Мне было ужасно досадно и грустно. К тому же я злилась на себя, чувствуя, что я неосторожна и не умею вести себя. Мне было чего-то стыдно до слез, и я заснула в глубокой тоске. Когда же я проснулась наутро, первою мыслью моею было, что весь вчерашний вечер – чистый призрак, мираж, что мы только мистифировали друг друга, заторопились, дали вид целого приключения пустякам и что все произошло от неопытности, от непривычки нашей принимать внешние впечатления. Я чувствовала, что всему виновато это письмо, что оно меня слишком беспокоит, что воображение мое расстроено, и решила, что лучше я вперед не буду ни о чем думать. Разрешив так необыкновенно легко всю тоску свою и в полном убеждении, что я так же легко и исполню, что порешила, я стала спокойнее и отправилась на урок пения, совсем развеселившись. Утренний воздух окончательно освежил мою голову. Я очень любила свои утренние путешествия к моему учителю.

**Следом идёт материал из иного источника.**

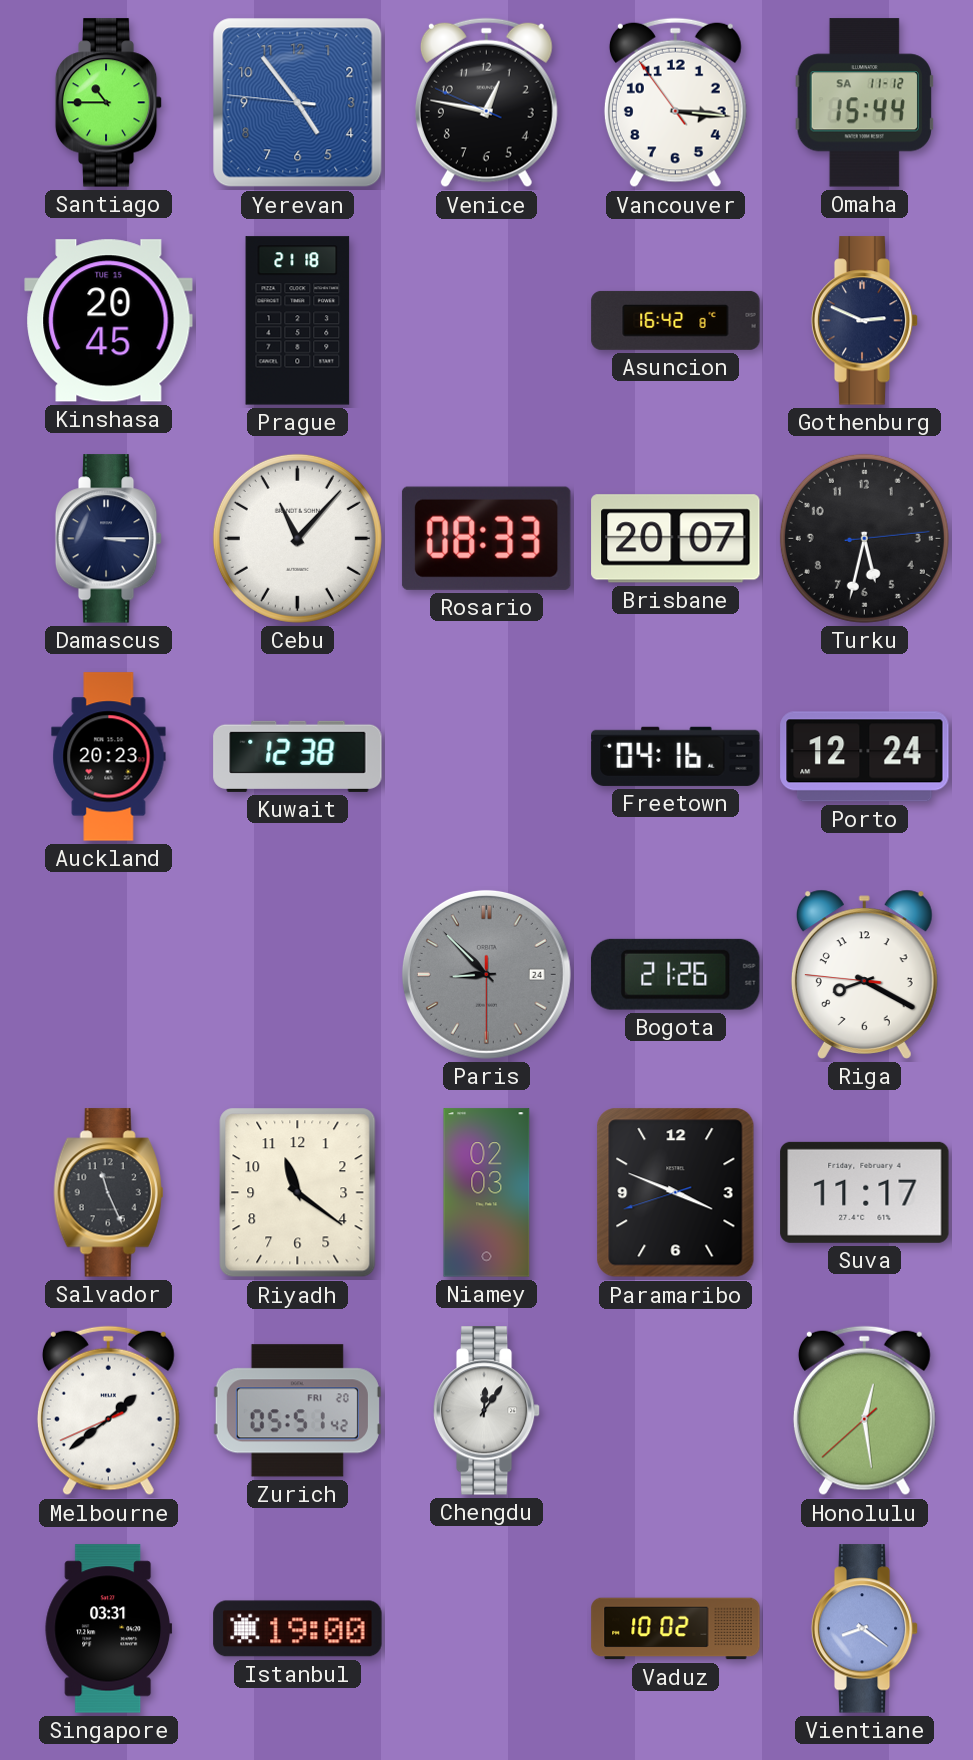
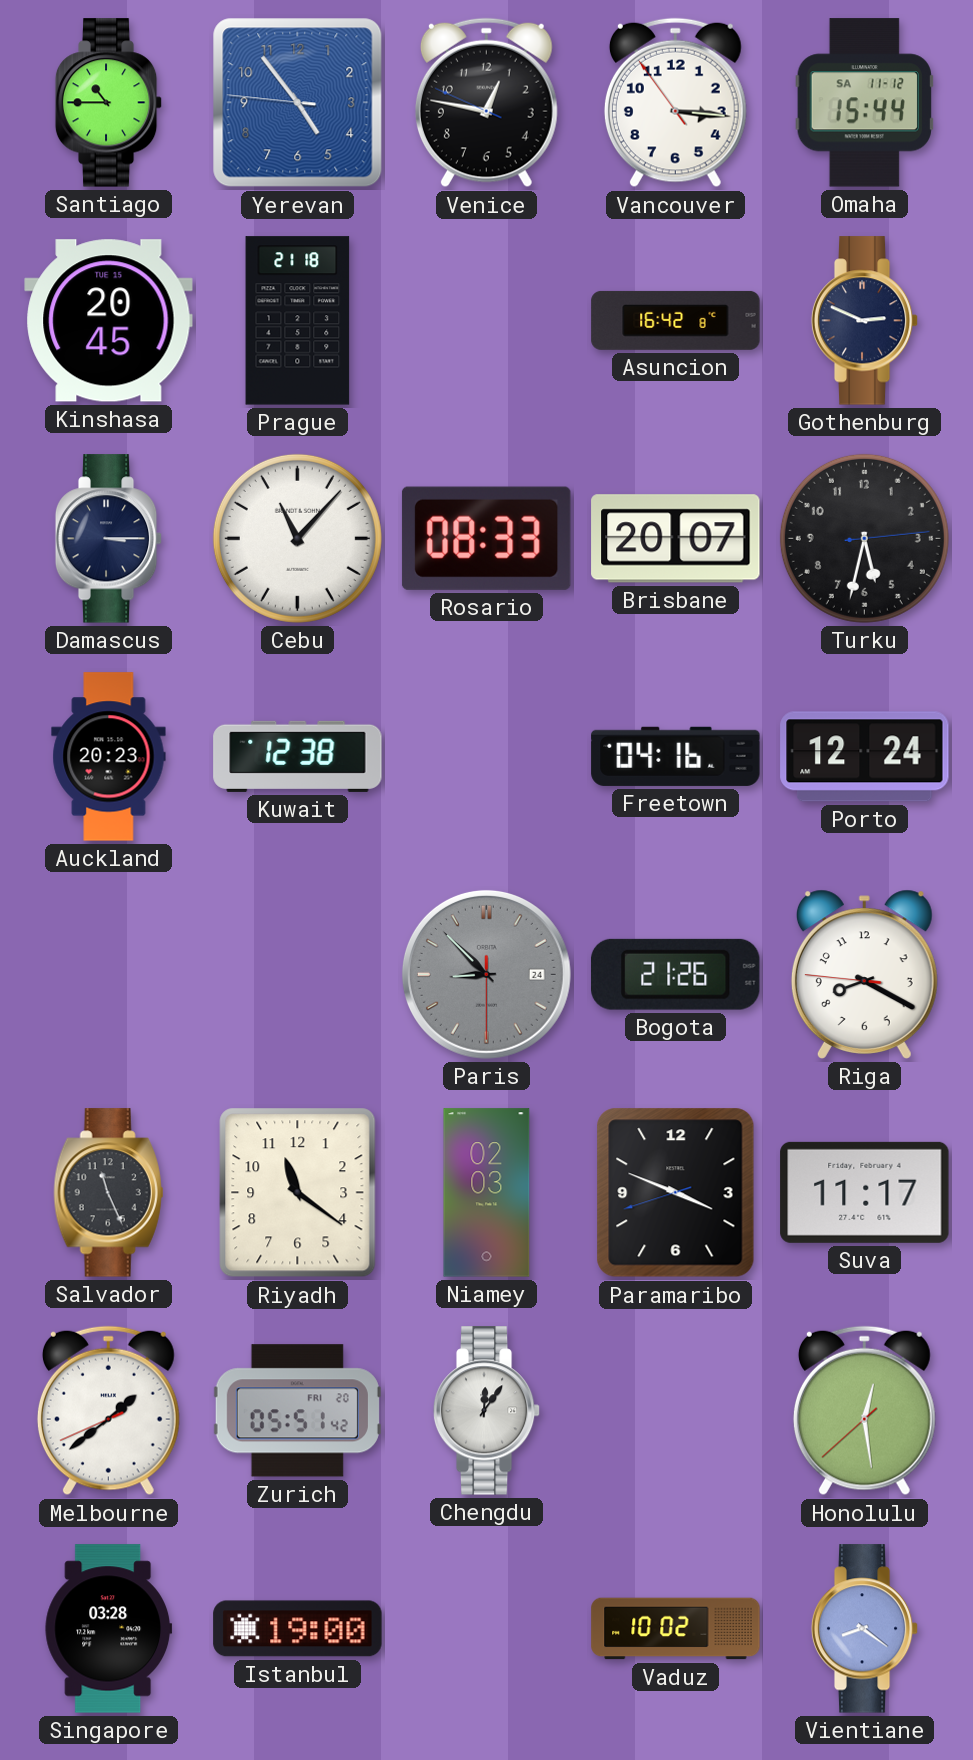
Singapore: 03:31 -> 03:28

Так весело было проходить город, который к девятому часу уже совсем оживлялся и заботливо начинал обыденную жизнь. Мы обыкновенно проходили по самым живучим, по самым кропотливым улицам, и мне так нравилась такая обстановка начала моей артистической жизни, контраст между этой повседневной мелочью, маленькой, но живой заботой и искусством, которое ожидало меня в двух шагах от этой жизни, в третьем этаже огромного дома, набитого сверху донизу жильцами, которым, как мне казалось, ровно нет никакого дела ни до какого искусства. Я между этими деловыми, сердитыми прохожими, с тетрадью нот под мышкой; старуха Наталья, провожавшая меня и каждый раз задававшая мне, себе неведомо, разрешить задачу: о чем она всего более думает? – наконец, мой учитель, полуитальянец, полуфранцуз, чудак, минутами настоящий энтузиаст, гораздо чаще педант и всего больше скряга, – все это развлекало меня, заставляло меня смеяться или задумываться. К тому же я хоть и робко, но с страстной надеждой любила свое искусство, строила воздушные замки, выкраивала себе самое чудесное будущее и нередко, возвращаясь, была будто в огне от своих фантазий. Одним словом, в эти часы я была почти счастлива.